Adventures in home recording, Part 2

January 12, 2024 11:12 AM ET music

Last time, I wrote about Track 4 at a fairly high level. But there’s more to its story now, because I edited it.

Editing is a curious thing, especially in music composition. I have long considered the definition of “done” in composition to be when any additional thing you do makes the work worse. In the world of home demos, this has two vectors: composition and audio engineering.

Songs need to be able to stand on their own. As the writer/composer, you don’t get the luxury of being there to give more context or background to what someone is listening to. (Performers don’t have this luxury either, but they might at least be in the room.) Any small part of a song that gives me pause – me, who knows what and why every little detail is there – is going to sound odd to someone else. This song had two of those things.

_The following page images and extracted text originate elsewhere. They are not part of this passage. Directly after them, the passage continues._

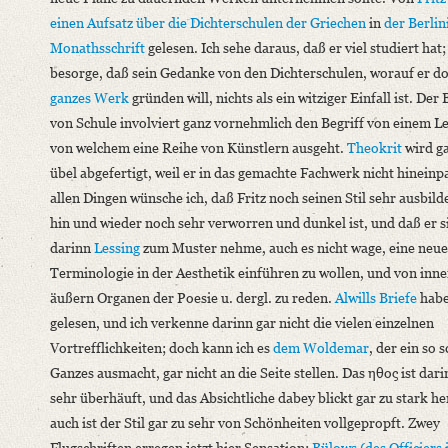
einen Aufsatz über die Dichterschulen der Griechen
in
der
Berlin
Monathsschrift
gelesen. Ich sehe daraus, daß er viel studiert hat;
besorge, daß sein Gedanke von den Dichterschulen, worauf er d
ganzes Werk
gründen will, nichts als ein witziger Einfall ist. Der 
von Schule involviert ganz vornehmlich den Begriff von einem L
von welchem eine Reihe von Künstlern ausgeht.
Theokrit
wird ga
übel abgefertigt, weil er in das gemachte Fachwerk nicht hineinp
allen Dingen wünsche ich, daß Fritz noch seinen Stil sehr ausbild
hin und wieder noch sehr verworren und dunkel ist, und daß er s
darinn
Lessing
zum Muster nehme, auch es nicht wage, eine neue
Terminologie in der Aesthetik einführen zu wollen, und von inn
äußern Organen der Poesie u. dergl. zu reden.
Alwills Briefe
habe
gelesen, und ich verkenne darinn gar nicht die vielen einzelnen
Vortrefflichkeiten; doch kann ich es
dem Woldemar
, der ein so 
Ganzes ausmacht, gar nicht an die Seite stellen. Das ηθος ist dari
sehr überhäuft, und das Absichtliche dabey blickt gar zu stark he
auch ist der Stil gar zu sehr von Schönheiten vollgepropft. Zwey
Flugschriften erregen jetzt hier Sensation:
Bülows
(des Officiers 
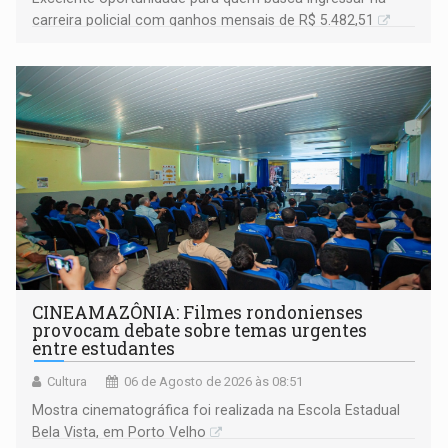
carreira policial com ganhos mensais de R$ 5.482,51
CINEAMAZÔNIA: Filmes rondonienses
provocam debate sobre temas urgentes
entre estudantes
Cultura
06 de Agosto de 2026 às 08:51
Mostra cinematográfica foi realizada na Escola Estadual
Bela Vista, em Porto Velho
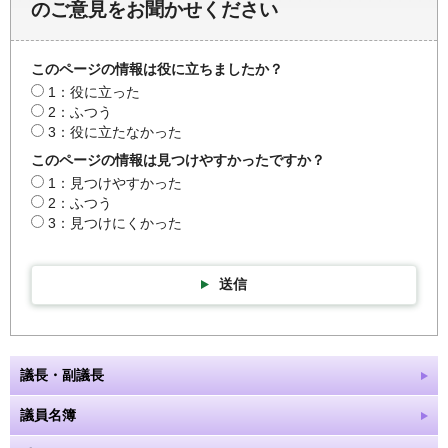
のご意見をお聞かせください
このページの情報は役に立ちましたか？
1：役に立った
2：ふつう
3：役に立たなかった
このページの情報は見つけやすかったですか？
1：見つけやすかった
2：ふつう
3：見つけにくかった
送信
議長・副議長
議員名簿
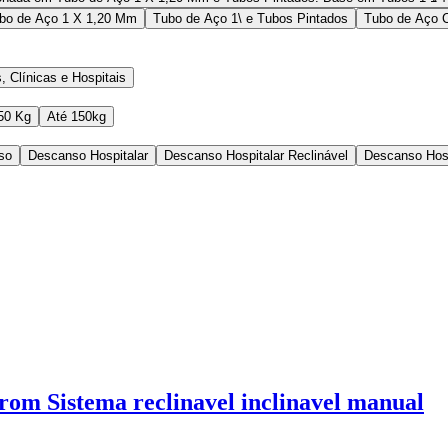
bo de Aço 1 X 1,20 Mm
Tubo de Aço 1\ e Tubos Pintados
Tubo de Aço 
, Clínicas e Hospitais
50 Kg
Até 150kg
so
Descanso Hospitalar
Descanso Hospitalar Reclinável
Descanso Hosp
om Sistema reclinavel inclinavel manual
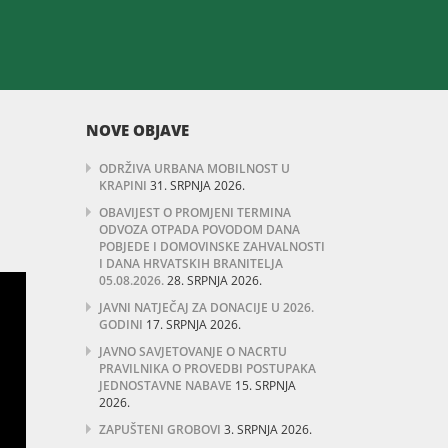
NOVE OBJAVE
ODRŽIVA URBANA MOBILNOST U
KRAPINI
31. SRPNJA 2026.
OBAVIJEST O PROMJENI TERMINA
ODVOZA OTPADA POVODOM DANA
POBJEDE I DOMOVINSKE ZAHVALNOSTI
I DANA HRVATSKIH BRANITELJA
05.08.2026.
28. SRPNJA 2026.
JAVNI NATJEČAJ ZA DONACIJE U 2026.
GODINI
17. SRPNJA 2026.
JAVNO SAVJETOVANJE O NACRTU
PRAVILNIKA O PROVEDBI POSTUPAKA
JEDNOSTAVNE NABAVE
15. SRPNJA
2026.
ZAPUŠTENI GROBOVI
3. SRPNJA 2026.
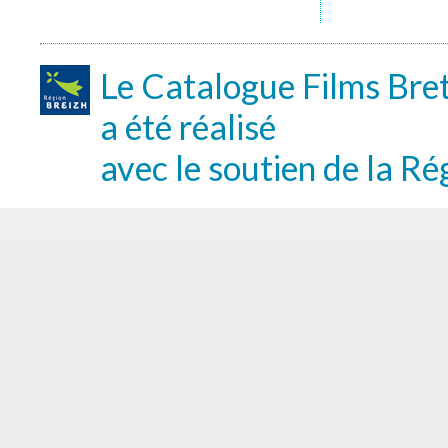
Le Catalogue Films Bre
a été réalisé
avec le soutien de la Ré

That major second (shakes fist)

The vocal melody of the chorus phrases were hard to work out. They end with three syllables, and each syllable adds a new voice; so you can think about this as three voices starting on one note, followed by two voices on one note and one voice on a different note, followed by three voices all on different notes. Architecturally, this is satisfying and in instrumental writing it isn’t uncommon. But in this case, that third chord has two intervals: a minor third and a major second (with the major second being the root and seventh of the chord). In terms of theory this is fine, but in listening to it, it sounds like a mistake.

This was an easy fix: find where that one track switched to that last syllable and trim it out (meaning: cut off the waveform before that sounds, and adjust the volume fade out so it doesn’t sound abrupt). The result is less challenging for the listener, and most people probably won’t notice that a third voice disappears from the unison that precedes it.

The outro transition

it’s possible that there’s one final edit I’d make to it (making the last “in” supported by a full six-count measure before the final “time” is sung)

That should’ve been my first clue that I wasn’t satisfied with how this turned out. The transition from the post-bridge guitar riff (in 7/4) to the unison outro (beginning in 6/4) was... sudden. Admittedly, I had gotten decent guitar takes and I just copied and pasted those, so there was no architectural transition, just smoothing the audio. The vocal melody here is a three-part cascade, where the voices complete the phrase “falters, falls and dies” in pieces, with voice 1 singing “falters,” voice 2 singing “falls and dies,” and voice 3 overlapping voice 2 with its own “falls and dies” before they sing “in” in unison. The timing of cutting and pasting 7/4 measures yielded a half beat for all the voices to sing “in” and that goes by so quickly that the following note (the final syllable of the vocal melody, which is held for two bars) appears suddenly, making the transition feel abrupt. Not seamless.

So my first solution was to end the preceding bridge with a new section, echoing the first bridge in the song, which was a singleton. I mistakenly thought this was simple, even telling someone this week, “the answer was right there, staring me in the face. It was even in the same key and same time signature” (though it was not actually in the same time signature, the first bridge is in 6/4; also, the last “in” needs to be supported by a full eight-count measure, so apparently I can’t count correctly in this sea of time changes). I spent an evening trying to insert an entire section into the song before the outro. I threw this option out because a) it provided no harmonic motion, b) it interfered with the emotional arc, and c) it didn’t address the root problem, which was the transition from 7/4 to 6/4.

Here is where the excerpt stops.